'''

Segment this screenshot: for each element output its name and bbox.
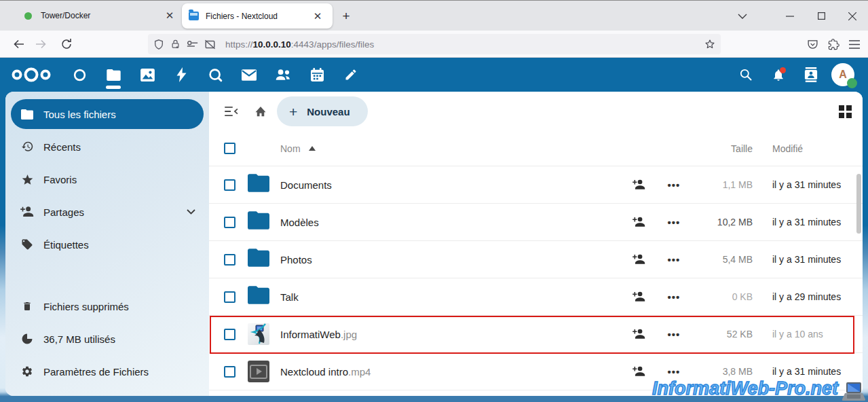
column-header-modified[interactable]: Modifié bbox=[772, 143, 846, 154]
reload-button[interactable] bbox=[56, 33, 77, 55]
more-actions-button[interactable]: ••• bbox=[659, 207, 689, 237]
collapse-sidebar-icon[interactable] bbox=[225, 106, 238, 117]
sidebar-item-quota[interactable]: 36,7 MB utilisés bbox=[11, 324, 204, 354]
contacts-menu-icon[interactable] bbox=[795, 58, 827, 92]
sort-ascending-icon[interactable] bbox=[309, 146, 316, 151]
user-avatar[interactable]: A bbox=[831, 63, 854, 86]
more-actions-button[interactable]: ••• bbox=[659, 357, 689, 386]
browser-tab-tower-docker[interactable]: Tower/Docker ✕ bbox=[24, 1, 178, 31]
app-activity-icon[interactable] bbox=[164, 58, 198, 92]
scrollbar-thumb[interactable] bbox=[856, 174, 861, 234]
more-actions-button[interactable]: ••• bbox=[659, 244, 689, 274]
file-name-link[interactable]: Modèles bbox=[280, 217, 624, 228]
app-dashboard-icon[interactable] bbox=[62, 58, 96, 92]
file-row[interactable]: Photos ••• 5,4 MB il y a 31 minutes bbox=[209, 241, 863, 278]
share-button[interactable] bbox=[624, 170, 654, 200]
tab-favicon-nextcloud-icon bbox=[189, 12, 199, 20]
tab-list-chevron-icon[interactable] bbox=[738, 1, 747, 31]
share-button[interactable] bbox=[624, 207, 654, 237]
browser-tab-nextcloud[interactable]: Fichiers - Nextcloud ✕ bbox=[182, 3, 333, 29]
share-button[interactable] bbox=[624, 244, 654, 274]
forward-button[interactable] bbox=[30, 33, 52, 55]
unified-search-icon[interactable] bbox=[730, 58, 762, 92]
new-tab-button[interactable]: + bbox=[337, 7, 356, 26]
sidebar-item-all-files[interactable]: Tous les fichiers bbox=[11, 99, 204, 129]
tab-close-icon[interactable]: ✕ bbox=[309, 8, 326, 24]
row-checkbox[interactable] bbox=[224, 254, 235, 266]
home-breadcrumb-icon[interactable] bbox=[254, 106, 267, 117]
app-calendar-icon[interactable] bbox=[300, 58, 334, 92]
address-bar[interactable]: https://10.0.0.10:4443/apps/files/files bbox=[148, 34, 721, 54]
app-files-icon[interactable] bbox=[96, 58, 130, 92]
row-checkbox[interactable] bbox=[224, 179, 235, 191]
app-mail-icon[interactable] bbox=[232, 58, 266, 92]
menu-hamburger-icon[interactable] bbox=[849, 40, 860, 49]
file-modified: il y a 31 minutes bbox=[772, 254, 846, 265]
star-icon bbox=[20, 173, 34, 185]
back-button[interactable] bbox=[8, 33, 30, 55]
history-icon bbox=[20, 141, 34, 153]
more-actions-button[interactable]: ••• bbox=[659, 282, 689, 312]
notifications-bell-icon[interactable] bbox=[762, 58, 795, 92]
file-name: Documents bbox=[280, 179, 332, 191]
pocket-icon[interactable] bbox=[807, 39, 818, 50]
new-button[interactable]: + Nouveau bbox=[277, 96, 368, 126]
file-name: Nextcloud intro bbox=[280, 366, 348, 378]
tracking-protection-shield-icon[interactable] bbox=[153, 39, 164, 50]
file-row[interactable]: InformatiWeb.jpg ••• 52 KB il y a 10 ans bbox=[209, 316, 863, 353]
app-menu bbox=[62, 58, 368, 92]
chevron-down-icon[interactable] bbox=[187, 209, 195, 215]
file-modified: il y a 31 minutes bbox=[772, 217, 846, 227]
permissions-toggle-icon[interactable] bbox=[187, 40, 198, 48]
sidebar-item-recent[interactable]: Récents bbox=[11, 132, 204, 162]
row-checkbox[interactable] bbox=[224, 291, 235, 303]
app-contacts-icon[interactable] bbox=[266, 58, 300, 92]
window-maximize-button[interactable] bbox=[806, 1, 837, 31]
row-checkbox[interactable] bbox=[224, 217, 235, 228]
app-talk-icon[interactable] bbox=[198, 58, 232, 92]
folder-thumbnail-icon bbox=[248, 211, 269, 233]
file-name-link[interactable]: InformatiWeb.jpg bbox=[280, 329, 624, 340]
tab-title: Fichiers - Nextcloud bbox=[206, 12, 309, 21]
share-button[interactable] bbox=[624, 319, 654, 349]
gear-icon bbox=[20, 365, 34, 378]
file-name: Talk bbox=[280, 291, 299, 303]
sidebar-item-tags[interactable]: Étiquettes bbox=[11, 230, 204, 259]
select-all-checkbox[interactable] bbox=[224, 143, 235, 154]
row-checkbox[interactable] bbox=[224, 366, 235, 378]
images-blocked-icon[interactable] bbox=[204, 39, 216, 50]
sidebar-item-files-settings[interactable]: Paramètres de Fichiers bbox=[11, 357, 204, 386]
grid-view-toggle-icon[interactable] bbox=[839, 105, 852, 118]
more-actions-button[interactable]: ••• bbox=[659, 319, 689, 349]
sidebar-item-deleted-files[interactable]: Fichiers supprimés bbox=[11, 291, 204, 321]
file-name-link[interactable]: Photos bbox=[280, 254, 624, 266]
app-photos-icon[interactable] bbox=[130, 58, 164, 92]
app-notes-icon[interactable] bbox=[334, 58, 368, 92]
column-header-size[interactable]: Taille bbox=[689, 143, 753, 154]
file-name-link[interactable]: Nextcloud intro.mp4 bbox=[280, 366, 624, 378]
connection-security-lock-icon[interactable] bbox=[170, 39, 181, 50]
avatar-letter: A bbox=[839, 69, 847, 81]
sidebar-item-shares[interactable]: Partages bbox=[11, 197, 204, 227]
more-actions-button[interactable]: ••• bbox=[659, 170, 689, 200]
sidebar-item-favorites[interactable]: Favoris bbox=[11, 164, 204, 194]
file-row[interactable]: Nextcloud intro.mp4 ••• 3,8 MB il y a 31… bbox=[209, 353, 863, 390]
file-row[interactable]: Documents ••• 1,1 MB il y a 31 minutes bbox=[209, 166, 863, 204]
window-close-button[interactable] bbox=[837, 1, 868, 31]
column-header-name[interactable]: Nom bbox=[280, 143, 301, 154]
file-row[interactable]: Talk ••• 0 KB il y a 29 minutes bbox=[209, 278, 863, 316]
row-checkbox[interactable] bbox=[224, 329, 235, 340]
window-minimize-button[interactable] bbox=[774, 1, 806, 31]
url-text[interactable]: https://10.0.0.10:4443/apps/files/files bbox=[225, 39, 704, 50]
file-row[interactable]: Modèles ••• 10,2 MB il y a 31 minutes bbox=[209, 204, 863, 241]
person-add-icon bbox=[20, 206, 34, 217]
extensions-puzzle-icon[interactable] bbox=[828, 39, 839, 50]
share-button[interactable] bbox=[624, 282, 654, 312]
nextcloud-logo-icon[interactable] bbox=[10, 66, 52, 84]
file-name-link[interactable]: Documents bbox=[280, 179, 624, 191]
tab-close-icon[interactable]: ✕ bbox=[162, 7, 178, 24]
bookmark-star-icon[interactable] bbox=[704, 39, 715, 50]
file-name-link[interactable]: Talk bbox=[280, 291, 624, 303]
header-right: A bbox=[730, 58, 868, 92]
share-button[interactable] bbox=[624, 357, 654, 386]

'''

* PROBLEM DETAILS
Where does the word "InformatiWeb" appear in the records? Copy every line that holds it.

* ANSWER TO THE EXERCISE
file-row[interactable]: InformatiWeb.jpg ••• 52 KB il y a 10 ans bbox=[209, 316, 863, 353]
file-name-link[interactable]: InformatiWeb.jpg bbox=[280, 329, 624, 340]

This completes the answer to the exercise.